== Information supplied ==
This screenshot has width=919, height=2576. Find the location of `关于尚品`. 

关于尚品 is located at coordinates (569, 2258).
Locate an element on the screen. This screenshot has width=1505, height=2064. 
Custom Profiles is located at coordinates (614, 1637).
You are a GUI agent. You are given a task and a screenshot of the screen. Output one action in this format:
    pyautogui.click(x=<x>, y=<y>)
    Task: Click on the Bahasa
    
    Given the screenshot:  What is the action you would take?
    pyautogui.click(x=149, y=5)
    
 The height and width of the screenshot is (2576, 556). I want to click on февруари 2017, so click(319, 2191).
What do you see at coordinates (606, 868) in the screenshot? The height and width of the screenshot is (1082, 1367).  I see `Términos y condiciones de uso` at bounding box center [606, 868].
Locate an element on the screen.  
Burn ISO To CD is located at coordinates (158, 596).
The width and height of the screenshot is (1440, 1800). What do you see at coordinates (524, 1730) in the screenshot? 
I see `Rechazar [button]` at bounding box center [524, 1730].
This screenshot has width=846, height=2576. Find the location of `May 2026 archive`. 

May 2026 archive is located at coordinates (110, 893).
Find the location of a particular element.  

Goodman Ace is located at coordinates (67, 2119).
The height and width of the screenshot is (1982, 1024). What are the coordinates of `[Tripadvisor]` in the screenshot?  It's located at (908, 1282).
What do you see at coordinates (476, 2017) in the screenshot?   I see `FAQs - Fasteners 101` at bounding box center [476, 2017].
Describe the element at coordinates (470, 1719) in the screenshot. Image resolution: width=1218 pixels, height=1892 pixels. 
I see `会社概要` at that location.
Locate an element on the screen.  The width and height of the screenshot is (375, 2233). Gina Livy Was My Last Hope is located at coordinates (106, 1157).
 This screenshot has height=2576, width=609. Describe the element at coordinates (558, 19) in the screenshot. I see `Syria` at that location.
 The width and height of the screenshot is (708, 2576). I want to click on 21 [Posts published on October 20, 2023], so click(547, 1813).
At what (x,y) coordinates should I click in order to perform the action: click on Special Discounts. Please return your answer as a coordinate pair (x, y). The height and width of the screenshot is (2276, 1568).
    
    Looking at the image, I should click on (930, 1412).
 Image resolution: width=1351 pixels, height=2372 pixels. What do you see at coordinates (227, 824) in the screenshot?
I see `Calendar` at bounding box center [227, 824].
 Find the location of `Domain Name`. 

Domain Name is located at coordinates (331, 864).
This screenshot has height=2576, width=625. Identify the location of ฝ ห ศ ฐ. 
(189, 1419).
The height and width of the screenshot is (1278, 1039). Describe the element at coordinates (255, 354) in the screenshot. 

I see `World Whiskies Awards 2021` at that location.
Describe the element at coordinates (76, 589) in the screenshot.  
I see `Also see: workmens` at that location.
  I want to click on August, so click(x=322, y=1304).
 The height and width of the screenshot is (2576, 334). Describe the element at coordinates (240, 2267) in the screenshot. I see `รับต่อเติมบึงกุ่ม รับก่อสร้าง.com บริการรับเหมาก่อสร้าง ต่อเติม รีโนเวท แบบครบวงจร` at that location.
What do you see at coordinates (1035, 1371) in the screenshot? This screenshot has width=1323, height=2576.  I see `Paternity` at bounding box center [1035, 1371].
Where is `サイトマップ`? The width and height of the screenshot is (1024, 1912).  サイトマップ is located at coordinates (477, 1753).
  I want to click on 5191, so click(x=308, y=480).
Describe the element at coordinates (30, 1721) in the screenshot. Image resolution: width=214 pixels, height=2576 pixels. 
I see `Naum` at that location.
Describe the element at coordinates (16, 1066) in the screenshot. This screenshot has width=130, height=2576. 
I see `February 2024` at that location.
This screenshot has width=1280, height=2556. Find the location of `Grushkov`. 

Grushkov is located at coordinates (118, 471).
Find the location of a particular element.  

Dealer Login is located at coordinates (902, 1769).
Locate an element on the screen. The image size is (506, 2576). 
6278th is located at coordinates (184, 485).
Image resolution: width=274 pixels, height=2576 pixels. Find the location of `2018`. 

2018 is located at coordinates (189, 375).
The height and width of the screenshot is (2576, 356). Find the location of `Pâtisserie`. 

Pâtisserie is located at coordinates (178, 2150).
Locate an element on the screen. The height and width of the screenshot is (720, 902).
===
*Your goal*. Return all the data above, unaltered and complete.

*Answer section*.
This screenshot has width=919, height=2576. Find the location of `关于尚品`. 

关于尚品 is located at coordinates (569, 2258).
Locate an element on the screen. This screenshot has width=1505, height=2064. 
Custom Profiles is located at coordinates (614, 1637).
You are a GUI agent. You are given a task and a screenshot of the screen. Output one action in this format:
    pyautogui.click(x=<x>, y=<y>)
    Task: Click on the Bahasa
    
    Given the screenshot:  What is the action you would take?
    pyautogui.click(x=149, y=5)
    
 The height and width of the screenshot is (2576, 556). I want to click on февруари 2017, so click(319, 2191).
What do you see at coordinates (606, 868) in the screenshot? The height and width of the screenshot is (1082, 1367).  I see `Términos y condiciones de uso` at bounding box center [606, 868].
Locate an element on the screen.  
Burn ISO To CD is located at coordinates (158, 596).
The width and height of the screenshot is (1440, 1800). What do you see at coordinates (524, 1730) in the screenshot? 
I see `Rechazar [button]` at bounding box center [524, 1730].
This screenshot has width=846, height=2576. Find the location of `May 2026 archive`. 

May 2026 archive is located at coordinates (110, 893).
Find the location of a particular element.  

Goodman Ace is located at coordinates (67, 2119).
The height and width of the screenshot is (1982, 1024). What are the coordinates of `[Tripadvisor]` in the screenshot?  It's located at (908, 1282).
What do you see at coordinates (476, 2017) in the screenshot?   I see `FAQs - Fasteners 101` at bounding box center [476, 2017].
Describe the element at coordinates (470, 1719) in the screenshot. Image resolution: width=1218 pixels, height=1892 pixels. 
I see `会社概要` at that location.
Locate an element on the screen.  The width and height of the screenshot is (375, 2233). Gina Livy Was My Last Hope is located at coordinates (106, 1157).
 This screenshot has height=2576, width=609. Describe the element at coordinates (558, 19) in the screenshot. I see `Syria` at that location.
 The width and height of the screenshot is (708, 2576). I want to click on 21 [Posts published on October 20, 2023], so click(547, 1813).
At what (x,y) coordinates should I click in order to perform the action: click on Special Discounts. Please return your answer as a coordinate pair (x, y). The height and width of the screenshot is (2276, 1568).
    
    Looking at the image, I should click on (930, 1412).
 Image resolution: width=1351 pixels, height=2372 pixels. What do you see at coordinates (227, 824) in the screenshot?
I see `Calendar` at bounding box center [227, 824].
 Find the location of `Domain Name`. 

Domain Name is located at coordinates (331, 864).
This screenshot has height=2576, width=625. Identify the location of ฝ ห ศ ฐ. 
(189, 1419).
The height and width of the screenshot is (1278, 1039). Describe the element at coordinates (255, 354) in the screenshot. 

I see `World Whiskies Awards 2021` at that location.
Describe the element at coordinates (76, 589) in the screenshot.  
I see `Also see: workmens` at that location.
  I want to click on August, so click(x=322, y=1304).
 The height and width of the screenshot is (2576, 334). Describe the element at coordinates (240, 2267) in the screenshot. I see `รับต่อเติมบึงกุ่ม รับก่อสร้าง.com บริการรับเหมาก่อสร้าง ต่อเติม รีโนเวท แบบครบวงจร` at that location.
What do you see at coordinates (1035, 1371) in the screenshot? This screenshot has width=1323, height=2576.  I see `Paternity` at bounding box center [1035, 1371].
Where is `サイトマップ`? The width and height of the screenshot is (1024, 1912).  サイトマップ is located at coordinates (477, 1753).
  I want to click on 5191, so click(x=308, y=480).
Describe the element at coordinates (30, 1721) in the screenshot. Image resolution: width=214 pixels, height=2576 pixels. 
I see `Naum` at that location.
Describe the element at coordinates (16, 1066) in the screenshot. This screenshot has width=130, height=2576. 
I see `February 2024` at that location.
This screenshot has width=1280, height=2556. Find the location of `Grushkov`. 

Grushkov is located at coordinates (118, 471).
Find the location of a particular element.  

Dealer Login is located at coordinates (902, 1769).
Locate an element on the screen. The image size is (506, 2576). 
6278th is located at coordinates (184, 485).
Image resolution: width=274 pixels, height=2576 pixels. Find the location of `2018`. 

2018 is located at coordinates (189, 375).
The height and width of the screenshot is (2576, 356). Find the location of `Pâtisserie`. 

Pâtisserie is located at coordinates (178, 2150).
Locate an element on the screen. The height and width of the screenshot is (720, 902).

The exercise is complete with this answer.